The case for lending to the company, not the person

One of the first decisions I made about Credicorp was that we would lend to the company and not to the person who runs it. It sounds like a technicality. It is not. It changes who carries the risk, how we assess a loan, and what happens if things go wrong. I think it is the single most important thing about how we lend, so let me make the case for it properly.

Speaking as Credicorp’s founder and managing director. Here is why we draw the line where we do.

What “lending to the company” actually means

When you run a limited company or an LLP, the business is its own legal person, separate from you. Lawyers call it a body corporate. It can owe money, sign contracts and be responsible for debts in its own right, distinct from the director who runs it. If that idea is new to you, our explainer on what is a body corporate walks through it in plain terms.

We lend to that body corporate, for business purposes, and the debt sits with the company. Many lenders blur this line by asking the director to stand behind the loan personally. We do not.

We take no personal guarantee

A personal guarantee is a promise from a director to repay the company’s debt out of their own pocket if the business cannot. It can mean a lender coming after your savings, or your home. For a lot of small-business owners, it is the most frightening part of borrowing, and rightly so.

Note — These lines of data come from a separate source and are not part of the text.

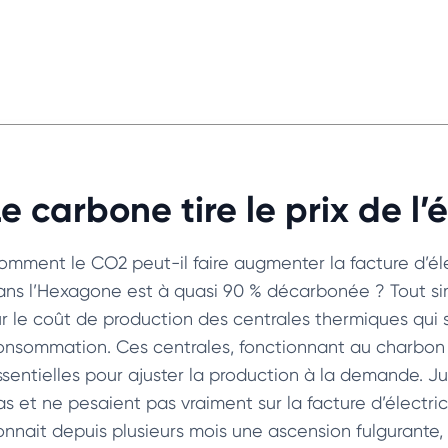
e carbone tire le prix de l’
omment le CO2 peut-il faire augmenter la facture d’éle
ans l’Hexagone est à quasi 90 % décarbonée ? Tout si
ur le coût de production des centrales thermiques qui
onsommation. Ces centrales, fonctionnant au charbon 
ssentielles pour ajuster la production à la demande. Ju
as et ne pesaient pas vraiment sur la facture d’électric
onnait depuis plusieurs mois une ascension fulgurante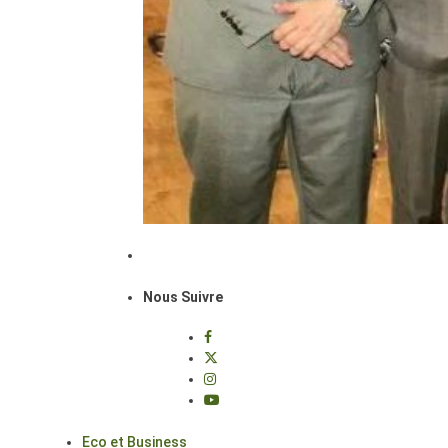
Nous Suivre
Eco et Business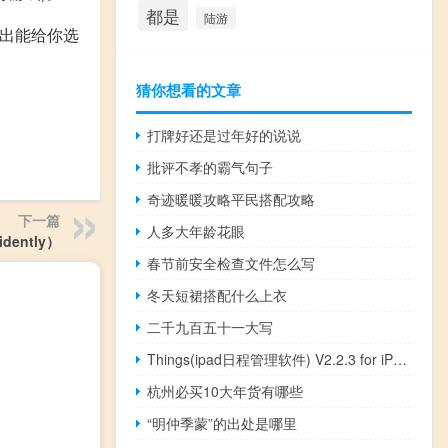
都是
陆游
推出能给你选
猜你想看的文章
打牌好还是过年好的说说
批评不孝的霸气句子
奇迹暖暖攻略平民搭配攻略
下一篇
人多大年龄花眼
idently）
春节前安全检查文件怎么写
冬天短裙搭配什么上衣
二千九百五十一大写
Things(ipad日程管理软件) V2.2.3 for iPad 越狱版（Things(ipad日程管理软件) V2.2.3 for iPad 越狱版功能简介）
杭州必买10大年货有哪些
“明仲季蒙”的出处是哪里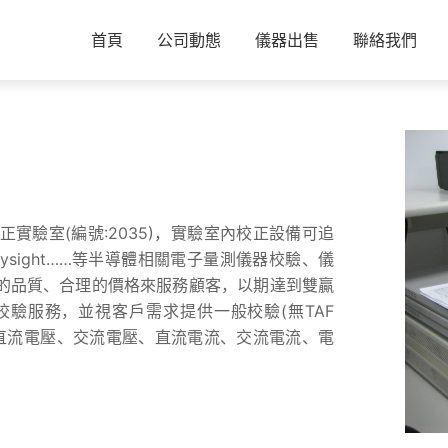
首頁
公司動態
儀器出售
聯絡我們
域儀器校正實驗室(編號:2035)，實驗室內校正設備可追
、Keysight……等半導體相關電子量測儀器校驗、儀
的品質、合理的價格來服務顧客，以期達到雙贏
驗服務，並視客戶需求提供一般校驗(無TAF
點：如直流電壓、交流電壓、直流電流、交流電流、電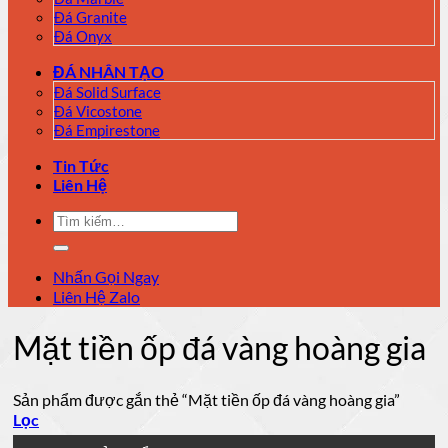
Đá Granite
Đá Onyx
ĐÁ NHÂN TẠO
Đá Solid Surface
Đá Vicostone
Đá Empirestone
Tin Tức
Liên Hệ
Tìm
kiếm:
Nhấn Gọi Ngay
Liên Hệ Zalo
Mặt tiền ốp đá vàng hoàng gia
Sản phẩm được gắn thẻ “Mặt tiền ốp đá vàng hoàng gia”
Lọc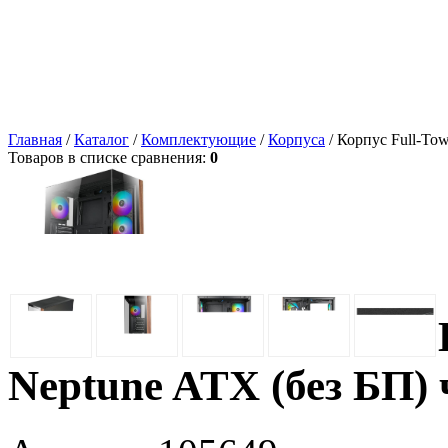
Главная
/
Каталог
/
Комплектующие
/
Корпуса
/ Корпус Full-To
Товаров в списке сравнения:
0
Neptune ATX (без БП)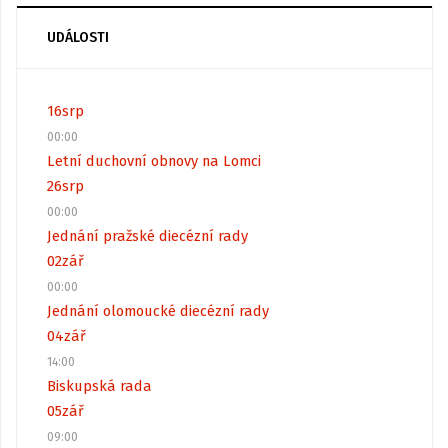
UDÁLOSTI
16
srp
00:00
Letní duchovní obnovy na Lomci
26
srp
00:00
Jednání pražské diecézní rady
02
zář
00:00
Jednání olomoucké diecézní rady
04
zář
14:00
Biskupská rada
05
zář
09:00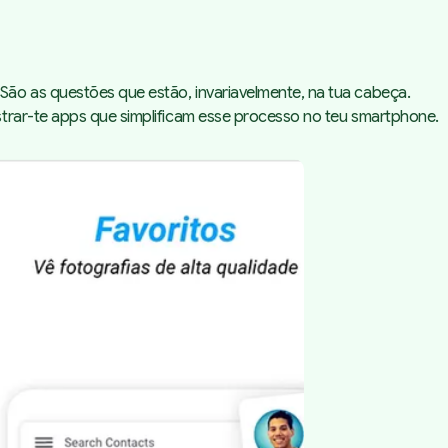
ão as questões que estão, invariavelmente, na tua cabeça.
strar-te apps que simplificam esse processo no teu smartphone.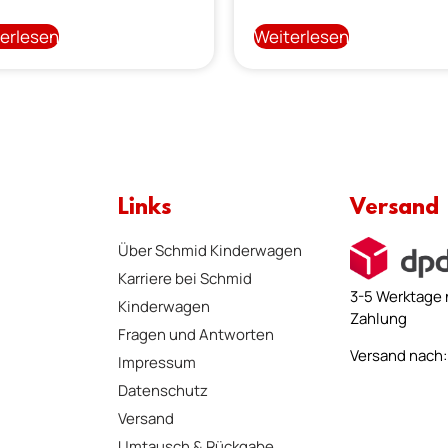
erlesen
Weiterlesen
Links
Versand
Über Schmid Kinderwagen
Karriere bei Schmid
3-5 Werktage 
Kinderwagen
Zahlung
Fragen und Antworten
Versand nach: 
Impressum
Datenschutz
Versand
Umtausch & Rückgabe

We do not take one. If you want to understand exactly what a guarantee is and why it matters, read what is a personal guarantee. Our position is simple: the company borrows, the company repays, and if the worst happens, the director does not lose what is theirs personally because of it. That is not a loophole or a perk we might withdraw. It is a principle the whole business is built on.

Why we check the company, not the director’s personal file

If the company is the borrower, it follows that the company is what we should assess. So we run a business credit check, using business credit reference agencies such as Experian Business, Creditsafe and Equifax Business. We look at the company’s turnover, its bank-account history and its business credit file to judge affordability.

We do carry out an identity and anti-money-laundering check on the director, because we have to know who we are dealing with. But the loan is not recorded on the director’s personal consumer credit file, and we do not assess affordability on a director’s personal income or benefits. A capable owner with a thin or bruised personal record can still be running a perfectly sound company, and we would rather judge the business on its own merits.

The trade-off, told honestly

I will not pretend this comes free of consequences. Because a company is not an individual under Article 60B FSMA RAO 2001, lending to it sits outside the consumer-credit rules that protect people. That means this lending is not covered by the Financial Ombudsman Service or the FSCS, and after our own complaints process the final step is the courts. This is not the same as a Consumer Credit Act exemption; the point is simply that those consumer protections are for individuals, and a company is not one.

I would rather you weigh that openly than be surprised by it. We try to earn the trust those external bodies would otherwise enforce, by being clear about cost, careful about affordability, and genuinely helpful in difficulty.

Why it is worth it

Lending to the company, with no personal guarantee, puts the risk where I believe it belongs: on the business decision, not on a director’s family. It keeps our assessment honest, because we have to understand the company rather than lean on a personal signature as a safety net. And it means that when a business takes a calculated risk and it does not pay off, the person behind it is not ruined. That is the kind of lender I wanted to build, and it is why we draw the line exactly here.